Алессандро развернулся и пошёл, весь в воде и грязи, как водяной, искать врачиху с фиолетовыми волосами.
Беатрис нашлась сама: кто-то из её семьи, может, даже её муж, увидел в Сети новость про возвращение к жизни спецназовца, впавшего в кому тридцать лет назад, и сообщил ей. Она позвонила в больницу. Они говорили минут пять, она рыдала в трубку, обещала приехать, и с тех пор он жил надеждой увидеть её.

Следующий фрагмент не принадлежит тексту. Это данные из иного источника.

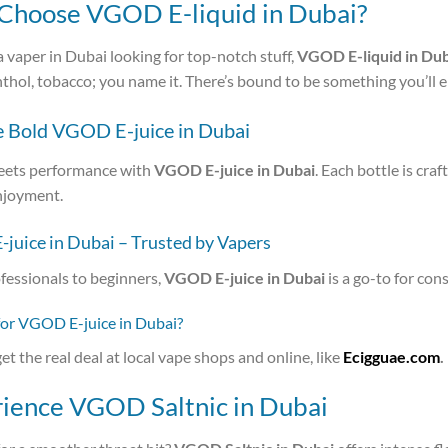
hoose VGOD E-liquid in Dubai?
 a vaper in Dubai looking for top-notch stuff,
VGOD E-liquid in Dub
nthol, tobacco; you name it. There’s bound to be something you’ll e
e Bold VGOD E-juice in Dubai
eets performance with
VGOD E-juice in Dubai
. Each bottle is cra
njoyment.
juice in Dubai – Trusted by Vapers
fessionals to beginners,
VGOD E-juice in Dubai
is a go-to for cons
for VGOD E-juice in Dubai?
et the real deal at local vape shops and online, like
Ecigguae.com
.
ience VGOD Saltnic in Dubai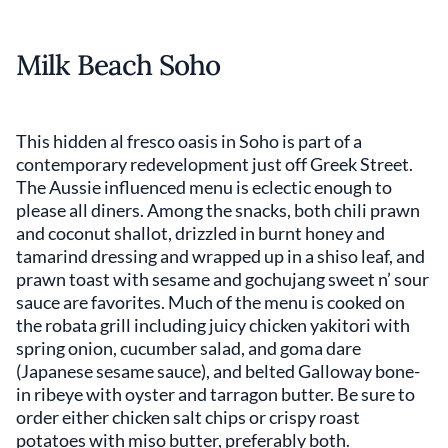
Milk Beach Soho
This hidden al fresco oasis in Soho is part of a
contemporary redevelopment just off Greek Street.
The Aussie influenced menu is eclectic enough to
please all diners. Among the snacks, both chili prawn
and coconut shallot, drizzled in burnt honey and
tamarind dressing and wrapped up in a shiso leaf, and
prawn toast with sesame and gochujang sweet n’ sour
sauce are favorites. Much of the menu is cooked on
the robata grill including juicy chicken yakitori with
spring onion, cucumber salad, and goma dare
(Japanese sesame sauce), and belted Galloway bone-
in ribeye with oyster and tarragon butter. Be sure to
order either chicken salt chips or crispy roast
potatoes with miso butter, preferably both.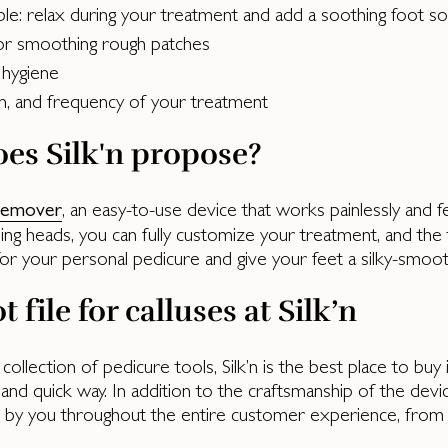
ble: relax during your treatment and add a soothing foot 
 or smoothing rough patches
 hygiene
ion, and frequency of your treatment
es Silk'n propose?
, an easy-to-use device that works painlessly and 
 remover
ding heads, you can fully customize your treatment, and the 
or your personal pedicure and give your feet a silky-smoot
t file for calluses at Silk’n
r collection of pedicure tools, Silk’n is the best place to bu
and quick way. In addition to the craftsmanship of the device,
s by you throughout the entire customer experience, from 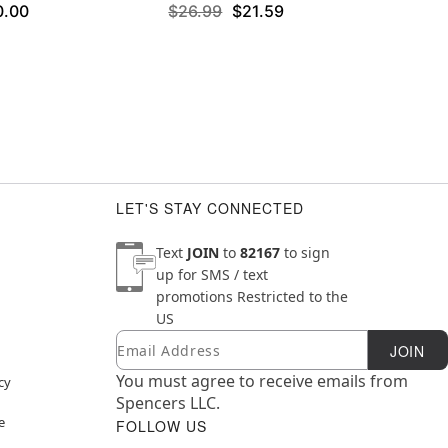
0.00
$26.99
$21.59
LET'S STAY CONNECTED
Text
JOIN
to
82167
to sign
up for SMS / text
promotions
Restricted to the
US
Email
Newsletter Subscription
JOIN
You must agree to receive emails from
cy
Spencers LLC.
e
FOLLOW US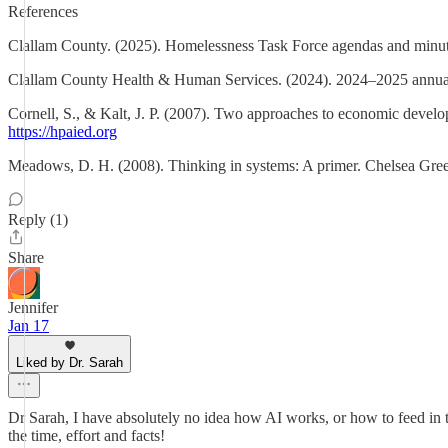
References
Clallam County. (2025). Homelessness Task Force agendas and minut
Clallam County Health & Human Services. (2024). 2024–2025 annual r
Cornell, S., & Kalt, J. P. (2007). Two approaches to economic deve
https://hpaied.org
Meadows, D. H. (2008). Thinking in systems: A primer. Chelsea Gree
Reply (1)
Share
Jennifer
Jan 17
Liked by Dr. Sarah
Dr Sarah, I have absolutely no idea how AI works, or how to feed in 
the time, effort and facts!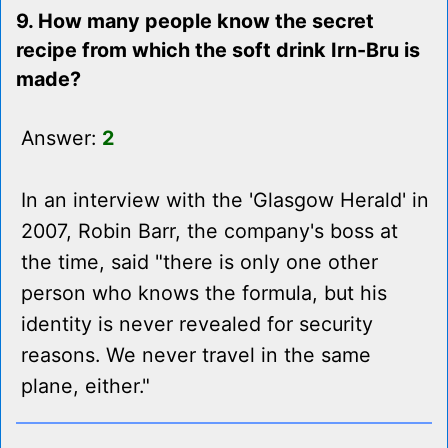
9. How many people know the secret
recipe from which the soft drink Irn-Bru is
made?
Answer:
2
In an interview with the 'Glasgow Herald' in
2007, Robin Barr, the company's boss at
the time, said "there is only one other
person who knows the formula, but his
identity is never revealed for security
reasons. We never travel in the same
plane, either."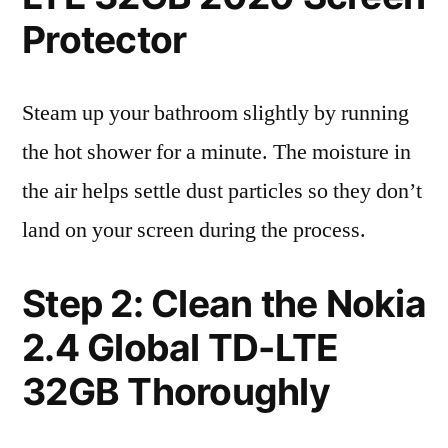
Protector
Steam up your bathroom slightly by running
the hot shower for a minute. The moisture in
the air helps settle dust particles so they don’t
land on your screen during the process.
Step 2: Clean the Nokia
2.4 Global TD-LTE
32GB Thoroughly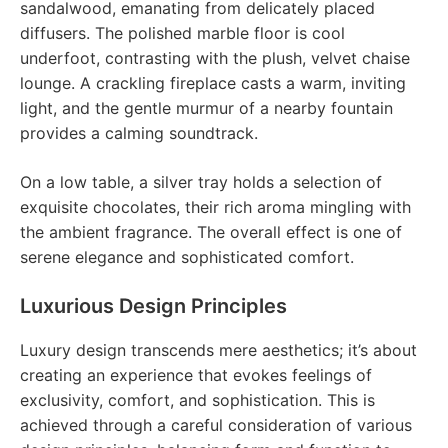
sandalwood, emanating from delicately placed
diffusers. The polished marble floor is cool
underfoot, contrasting with the plush, velvet chaise
lounge. A crackling fireplace casts a warm, inviting
light, and the gentle murmur of a nearby fountain
provides a calming soundtrack.
On a low table, a silver tray holds a selection of
exquisite chocolates, their rich aroma mingling with
the ambient fragrance. The overall effect is one of
serene elegance and sophisticated comfort.
Luxurious Design Principles
Luxury design transcends mere aesthetics; it’s about
creating an experience that evokes feelings of
exclusivity, comfort, and sophistication. This is
achieved through a careful consideration of various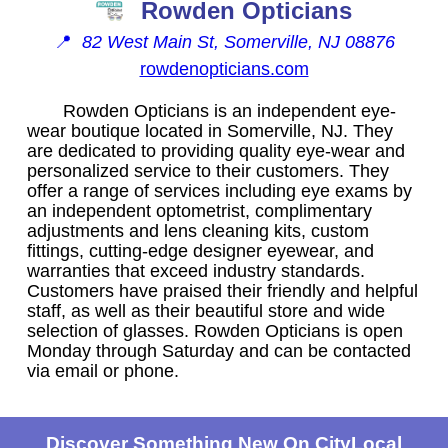
Rowden Opticians
📍
82 West Main St, Somerville, NJ 08876
rowdenopticians.com
Rowden Opticians is an independent eye-
wear boutique located in Somerville, NJ. They
are dedicated to providing quality eye-wear and
personalized service to their customers. They
offer a range of services including eye exams by
an independent optometrist, complimentary
adjustments and lens cleaning kits, custom
fittings, cutting-edge designer eyewear, and
warranties that exceed industry standards.
Customers have praised their friendly and helpful
staff, as well as their beautiful store and wide
selection of glasses. Rowden Opticians is open
Monday through Saturday and can be contacted
via email or phone.
Discover Something New On CityLocal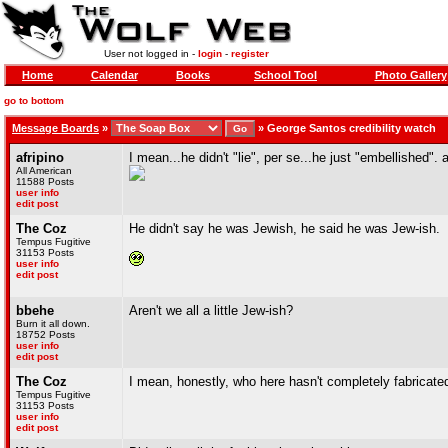
User not logged in -
login
-
register
Home
Calendar
Books
School Tool
Photo Gallery
go to bottom
Message Boards
»
»
George Santos credibility watch
afripino
I mean...he didn't "lie", per se...he just "embellished". 
All American
11588 Posts
user info
edit post
The Coz
He didn't say he was Jewish, he said he was Jew-ish.
Tempus Fugitive
31153 Posts
user info
edit post
bbehe
Aren't we all a little Jew-ish?
Burn it all down.
18752 Posts
user info
edit post
The Coz
I mean, honestly, who here hasn't completely fabricated
Tempus Fugitive
31153 Posts
user info
edit post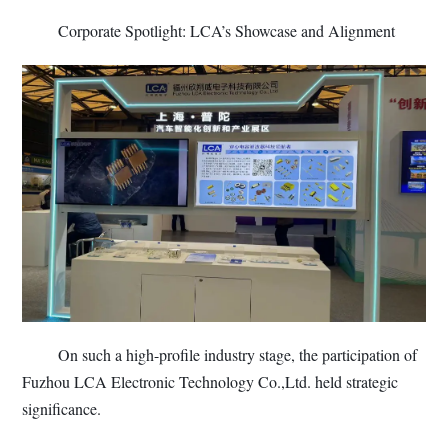
Corporate Spotlight: LCA’s Showcase and Alignment
On such a high-profile industry stage, the participation of
Fuzhou LCA Electronic Technology Co.,Ltd. held strategic
significance.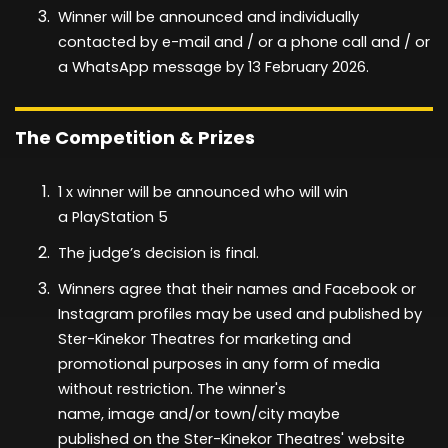
Winner will be announced and individually
contacted
by
e-mail and / or a phone call and / or
a WhatsApp message by
13 February
2026
.
The Competition & Prizes
1
x winner will be announced
who will win
a
PlayStation 5
The judge’s decision is final.
Winners agree that their names and Facebook or
Instagram profiles may be used and published by
Ster-Kinekor Theatres for marketing and
promotional purposes in any form of media
without restriction. The winner's
name,
image
and/or town/city
maybe
published
on the Ster-Kinekor Theatres' website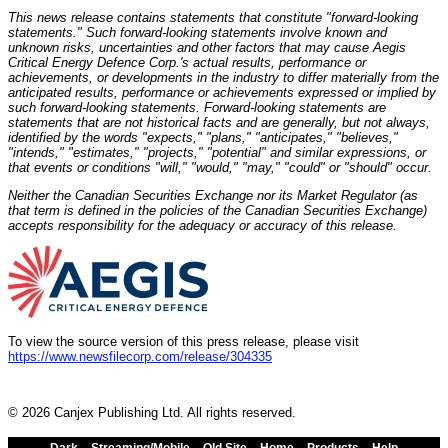
This news release contains statements that constitute "forward-looking
statements." Such forward-looking statements involve known and
unknown risks, uncertainties and other factors that may cause Aegis
Critical Energy Defence Corp.'s actual results, performance or
achievements, or developments in the industry to differ materially from the
anticipated results, performance or achievements expressed or implied by
such forward-looking statements. Forward-looking statements are
statements that are not historical facts and are generally, but not always,
identified by the words "expects," "plans," "anticipates," "believes,"
"intends," "estimates," "projects," "potential" and similar expressions, or
that events or conditions "will," "would," "may," "could" or "should" occur.
Neither the Canadian Securities Exchange nor its Market Regulator (as
that term is defined in the policies of the Canadian Securities Exchange)
accepts responsibility for the adequacy or accuracy of this release.
To view the source version of this press release, please visit
https://www.newsfilecorp.com/release/304335
© 2026 Canjex Publishing Ltd. All rights reserved.
Dark
Streaming/Mobile
Old Site
Home
Products
Help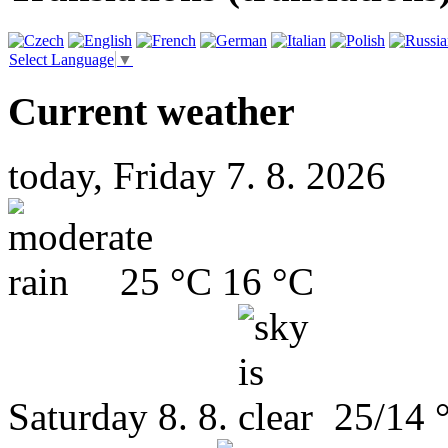
Select Language
▼
Current weather
today, Friday 7. 8. 2026
25 °C
16 °C
Saturday
8. 8.
25/14 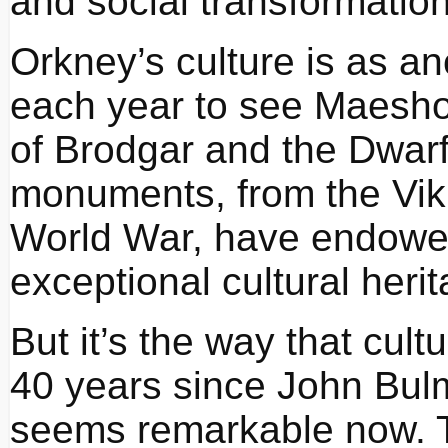
and social transformation
Orkney’s culture is as a
each year to see Maesho
of Brodgar and the Dwarf
monuments, from the Vik
World War, have endowed 
exceptional cultural herit
But it’s the way that cultu
40 years since John Bulm
seems remarkable now. T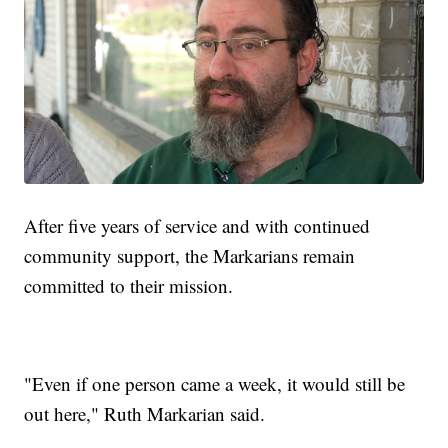
After five years of service and with continued
community support, the Markarians remain
committed to their mission.
"Even if one person came a week, it would still be
out here," Ruth Markarian said.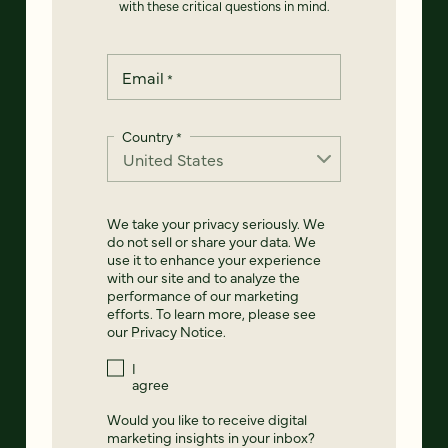
with these critical questions in mind.
Email
*
Country
*
We take your privacy seriously. We
do not sell or share your data. We
use it to enhance your experience
with our site and to analyze the
performance of our marketing
efforts. To learn more, please see
our
Privacy Notice
.
I
agree
Would you like to receive digital
marketing insights in your inbox?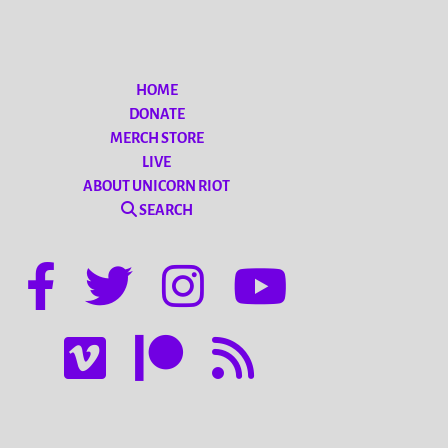
HOME
DONATE
MERCH STORE
LIVE
ABOUT UNICORN RIOT
SEARCH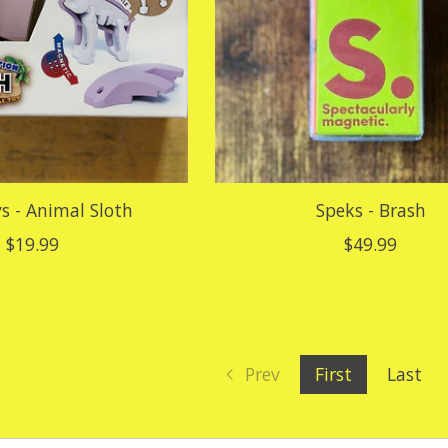
s - Animal Sloth
Speks - Brash
$19.99
$49.99
Prev
First
Last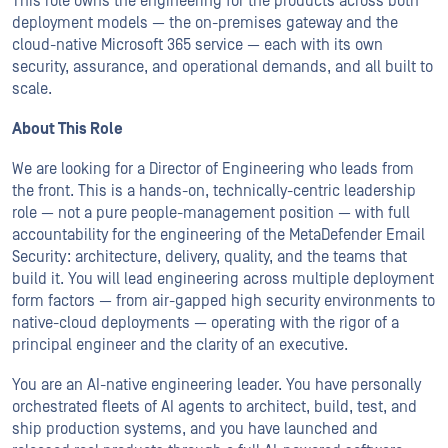
This role owns the engineering for the products across both
deployment models — the on-premises gateway and the
cloud-native Microsoft 365 service — each with its own
security, assurance, and operational demands, and all built to
scale.
About This Role
We are looking for a Director of Engineering who leads from
the front. This is a hands-on, technically-centric leadership
role — not a pure people-management position — with full
accountability for the engineering of the MetaDefender Email
Security: architecture, delivery, quality, and the teams that
build it. You will lead engineering across multiple deployment
form factors — from air-gapped high security environments to
native-cloud deployments — operating with the rigor of a
principal engineer and the clarity of an executive.
You are an AI-native engineering leader. You have personally
orchestrated fleets of AI agents to architect, build, test, and
ship production systems, and you have launched and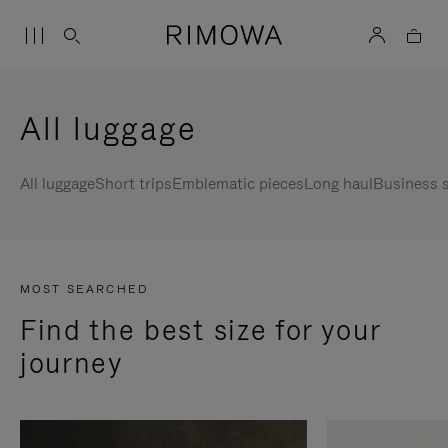
All luggage
All luggage
Short trips
Emblematic pieces
Long haul
Business s
MOST SEARCHED
Find the best size for your
journey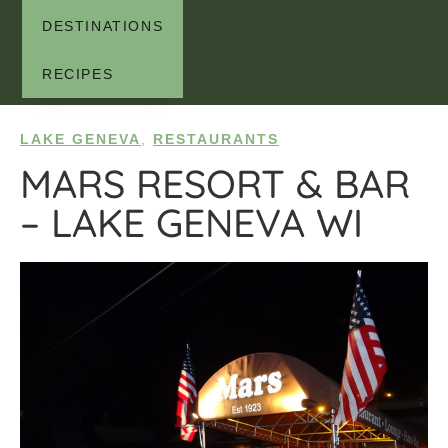
DESTINATIONS
RECIPES
LAKE GENEVA
,
RESTAURANTS
MARS RESORT & BAR
– LAKE GENEVA WI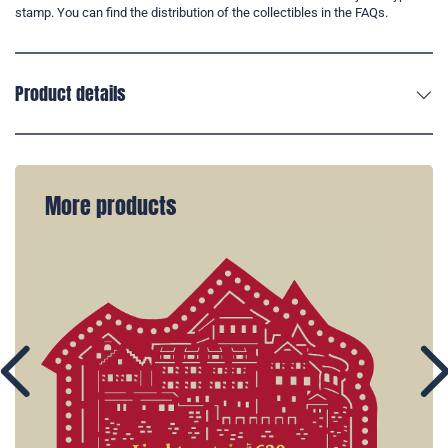
stamp. You can find the distribution of the collectibles in the FAQs.
Product details
More products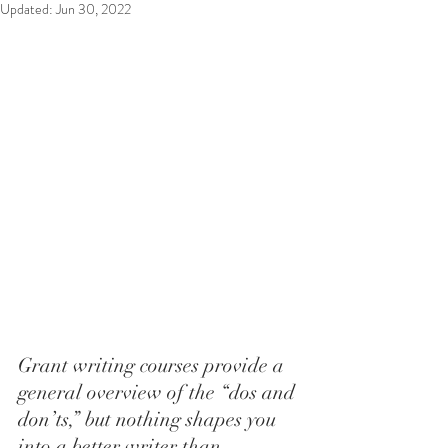
Updated:
Jun 30, 2022
Grant writing courses provide a 
general overview of the “dos and 
don’ts,” but nothing shapes you 
into a better writer than 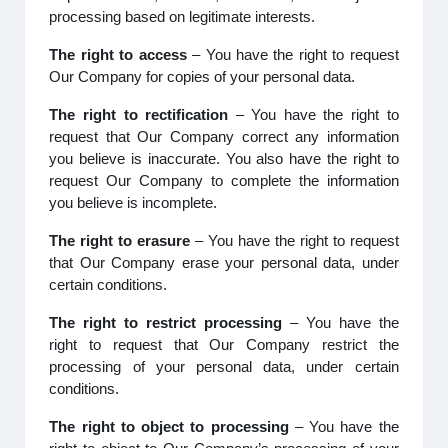
processing based on legitimate interests.
The right to access
– You have the right to request
Our Company for copies of your personal data.
The right to rectification
– You have the right to
request that Our Company correct any information
you believe is inaccurate. You also have the right to
request Our Company to complete the information
you believe is incomplete.
The right to erasure
– You have the right to request
that Our Company erase your personal data, under
certain conditions.
The right to restrict processing
– You have the
right to request that Our Company restrict the
processing of your personal data, under certain
conditions.
The right to object to processing
– You have the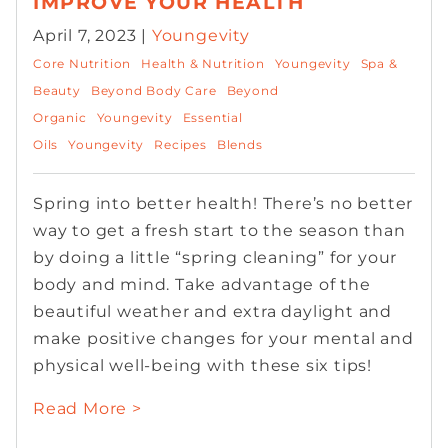
IMPROVE YOUR HEALTH
April 7, 2023 |
Youngevity
Core Nutrition
Health & Nutrition
Youngevity
Spa &
Beauty
Beyond Body Care
Beyond
Organic
Youngevity
Essential
Oils
Youngevity
Recipes
Blends
Spring into better health! There’s no better
way to get a fresh start to the season than
by doing a little “spring cleaning” for your
body and mind. Take advantage of the
beautiful weather and extra daylight and
make positive changes for your mental and
physical well-being with these six tips!
Read More >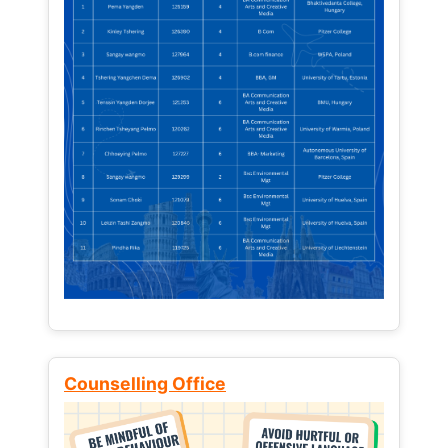
Counselling Office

Прошёл месяц, начался сезон дождей — Алессандро никогда не видел в Италии таких дождей, это были почти тропические ливни, потоки воды лили, прерываясь на мелкую морось, а потом опять усиливались. Теперь окно больницы не зашторивали, и Алессандро целыми днями смотрел туда, в мутное стекло, по которому стекала вода. Алессандро попросил не включать звукоизоляцию и по ночам просыпался — слушал грозовые раскаты, всполохи молний озаряли его пустую палату.
Она исполнила обещание и приехала. Врачи остались в коридоре, а она зашла и встала у стены, как вкопанная. Алессандро полулежал, накрытый белой простыней, и улыбался. У него уже отросли волосы на голове, скулах и подбородке, и хотя пока это была всего лишь робкая щетина, цвет был тот же. Кожа утратила болезненную бледность, посвежела, и он улыбнулся ей, откладывая планшет и протягивая руки. Две руки.
Сумка выпала из рук Беатрис, у неё задрожали губы. Она заплакала и не могла двинуться с места минут десять: стояла на месте, обхватив себя руками, и плакала. Женщина пятидесяти с лишним лет, с длинными русыми волосами и в белых очках, чуть располневшая, но ещё в приличной форме. Морщинки у глаз и рта выдавали возраст, потускневшие глаза и ручейки слёз состарили её сразу лет на десять.